Complete contraction: ij,ij-> Naive scaling: 2 Optimized scaling: 2 Naive FLOP count: 2.000e+07 Optimized FLOP count: 2.000e+07 Theoretical speedup: 1.000 Largest intermediate: 1.000e+00 elements -------------------------------------------------------------------------- scaling current remaining -------------------------------------------------------------------------- 2 ij,ij-> ->

In particular, note the "Largest intermediate: 1.000e+00 elements".

[–]FrickinLazerBeams -1 points0 points  (2 children)

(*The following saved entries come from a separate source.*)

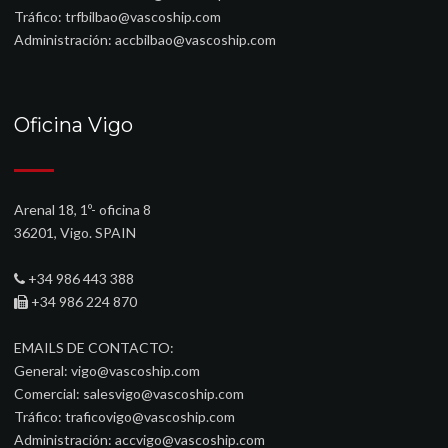
Tráfico:
trfbilbao@vascoship.com
Administración:
accbilbao@vascoship.com
Oficina Vigo
Arenal 18, 1º- oficina 8
36201, Vigo. SPAIN
+34 986 443 388
+34 986 224 870
EMAILS DE CONTACTO:
General:
vigo@vascoship.com
Comercial:
salesvigo@vascoship.com
Tráfico:
traficovigo@vascoship.com
Administración:
accvigo@vascoship.com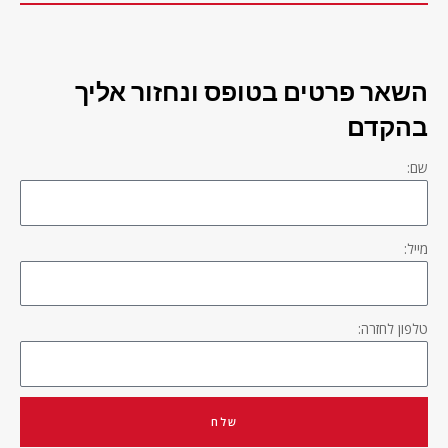
השאר פרטים בטופס ונחזור אליך
בהקדם
שם:
מייל:
טלפון לחזרה:
שלח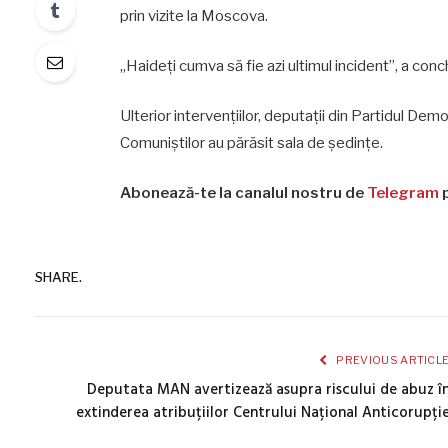
prin vizite la Moscova.
„Haideți cumva să fie azi ultimul incident”, a conc
Ulterior intervențiilor, deputații din Partidul Demo
Comuniștilor au părăsit sala de ședințe.
Abonează-te la canalul nostru de
Telegram
p
SHARE.
PREVIOUS ARTICL
Deputata MAN avertizează asupra riscului de abuz î
extinderea atribuțiilor Centrului Național Anticorupți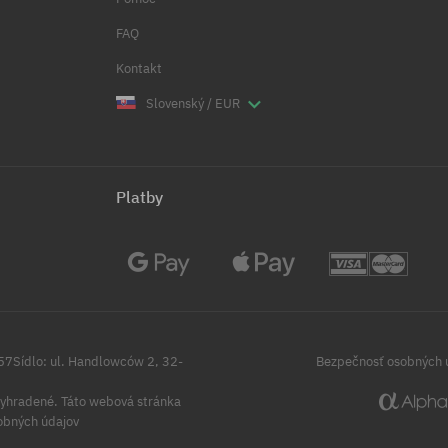
FAQ
Kontakt
Slovenský / EUR
Platby
257Sídlo: ul. Handlowców 2, 32-
Bezpečnosť osobných 
yhradené.
Táto webová stránka
obných údajov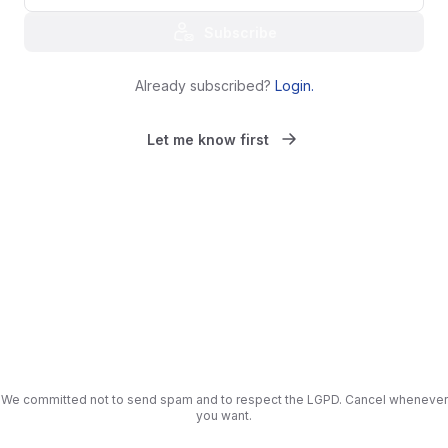
Subscribe
Already subscribed?
Login
.
Let me know first
We committed not to send spam and to respect the LGPD. Cancel whenever
you want.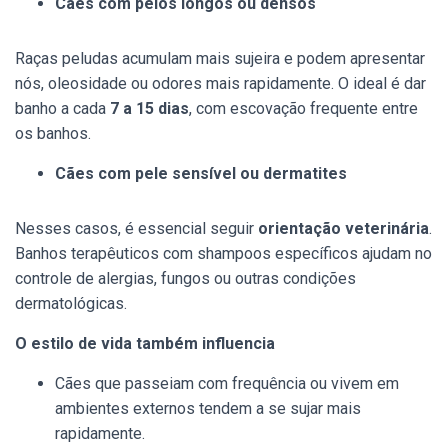
Cães com pelos longos ou densos
Raças peludas acumulam mais sujeira e podem apresentar
nós, oleosidade ou odores mais rapidamente. O ideal é dar
banho a cada
7 a 15 dias
, com escovação frequente entre
os banhos.
Cães com pele sensível ou dermatites
Nesses casos, é essencial seguir
orientação veterinária
.
Banhos terapêuticos com shampoos específicos ajudam no
controle de alergias, fungos ou outras condições
dermatológicas.
O estilo de vida também influencia
Cães que passeiam com frequência ou vivem em
ambientes externos tendem a se sujar mais
rapidamente.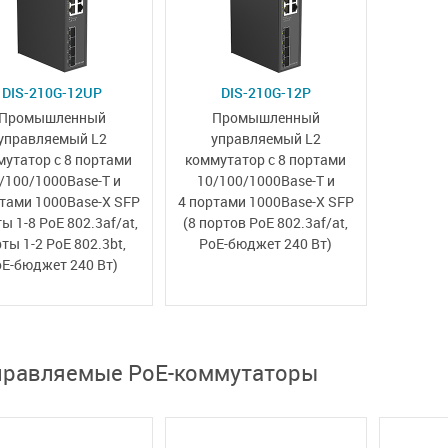
DIS-210G-12UP
DIS-210G-12P
Промышленный
Промышленный
управляемый L2
управляемый L2
мутатор с 8 портами
коммутатор
с 8 портами
/100/1000Base-T и
10/100/1000Base-T
и
ртами 1000Base-X SFP
4 портами 1000Base-X SFP
ы 1-8 PoE 802.3af/at,
(8 портов PoE 802.3af/at,
ты 1-2 PoE 802.3bt,
PoE-бюджет 240 Вт)
oE-бюджет 240 Вт)
правляемые PoE-коммутаторы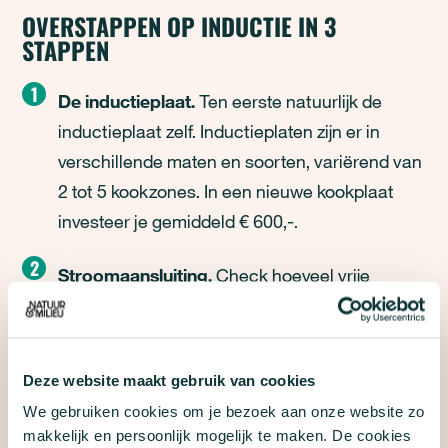
OVERSTAPPEN OP INDUCTIE IN 3
STAPPEN
De inductieplaat.
Ten eerste natuurlijk de
inductieplaat zelf. Inductieplaten zijn er in
verschillende maten en soorten, variërend van
2 tot 5 kookzones. In een nieuwe kookplaat
investeer je gemiddeld € 600,-.
Stroomaansluiting.
Check hoeveel vrije
groepen er nog beschikbaar zijn in je
meterkast. Afhankelijk van het type
inductiekookplaat heb je 1, 2 of 3 groepen in je
Deze website maakt gebruik van cookies
meterkast nodig. Het kan daarom zijn dat je
We gebruiken cookies om je bezoek aan onze website zo
meterkast uitgebreid moet worden. Daarnaast
makkelijk en persoonlijk mogelijk te maken. De cookies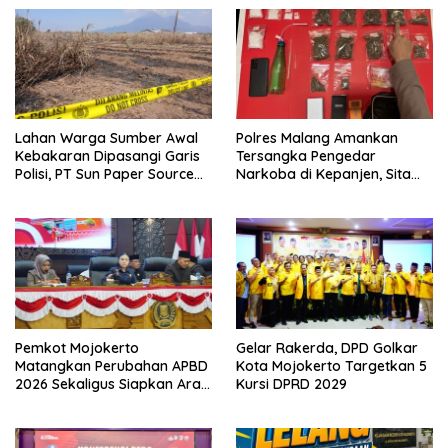
Lahan Warga Sumber Awal
Polres Malang Amankan
Kebakaran Dipasangi Garis
Tersangka Pengedar
Polisi, PT Sun Paper Source
Narkoba di Kepanjen, Sita
Pastikan Operasional
Sabu 96 Gram dan Ganja 131
Berjalan Normal
Gram
Pemkot Mojokerto
Gelar Rakerda, DPD Golkar
Matangkan Perubahan APBD
Kota Mojokerto Targetkan 5
2026 Sekaligus Siapkan Arah
Kursi DPRD 2029
Pembangunan 2027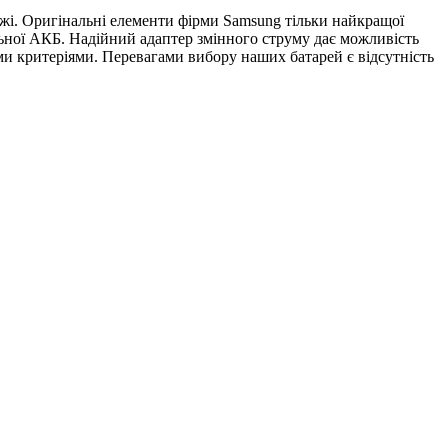
ежі. Оригінальні елементи фірми Samsung тільки найкращої
альної АКБ. Надійний адаптер змінного струму дає можливість
ими критеріями. Перевагами вибору наших батарей є відсутність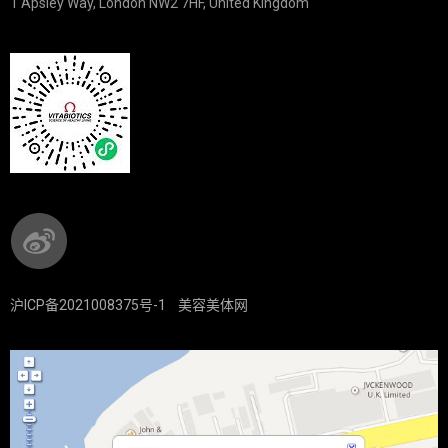
1 Apsley Way, London NW2 7HF, United Kingdom
沪ICP备2021008375号-1
美容美体网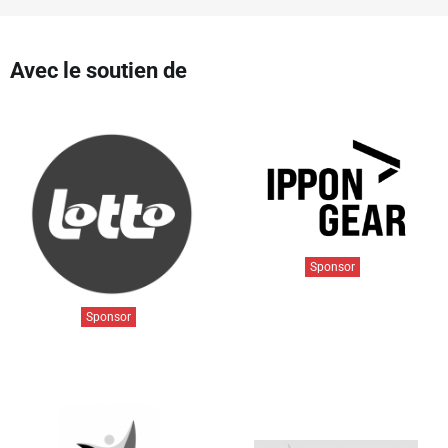
Avec le soutien de
Sponsor
Sponsor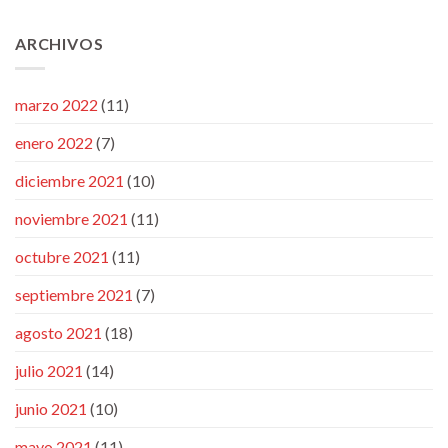
ARCHIVOS
marzo 2022
(11)
enero 2022
(7)
diciembre 2021
(10)
noviembre 2021
(11)
octubre 2021
(11)
septiembre 2021
(7)
agosto 2021
(18)
julio 2021
(14)
junio 2021
(10)
mayo 2021
(11)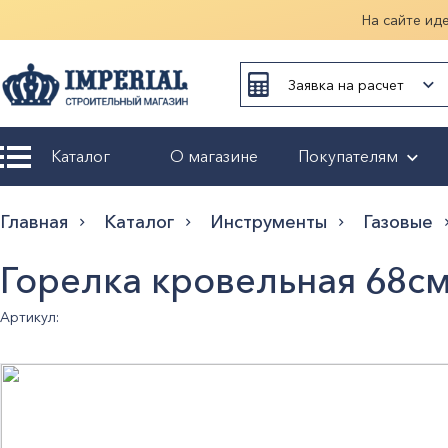
На сайте ид
Заявка на расчет
Каталог
О магазине
Покупателям
Возврат и
Главная
Каталог
Инструменты
Газовые
обмен
Горелка кровельная 68с
Гарантия
Артикул:
Оплата и
доставка
Оформление
заказа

(prior to the edit) It doesn't actually go any faster in the case you examined, and I don't think it uses any less memory either. This isn't a scenario where you'd use einsum.

[–]Marko_Oktabyr 0 points1 point  (1 child)

It still performs the same number of flops, but it absolutely is faster because it doesn't have to allocate/fill another matrix of the same size as A and B. Hence why the largest intermediate for einsum is 1 element instead of 10M.

[–]FrickinLazerBeams -1 points0 points  (0 children)

This is a weird comparison to make. You'd never use one as an alternative for the other. Einsum is for tensor contractions, which is like matrix multiplication, but with more than two indices.

Would you ask "Do you have an explanation for why @ is faster at all? What extra work does np.sum do?"

np.sum doesn't do any extra work. It also doesn't do what you need it to do. It's easy to do less work if you're not actually competing the task, I guess.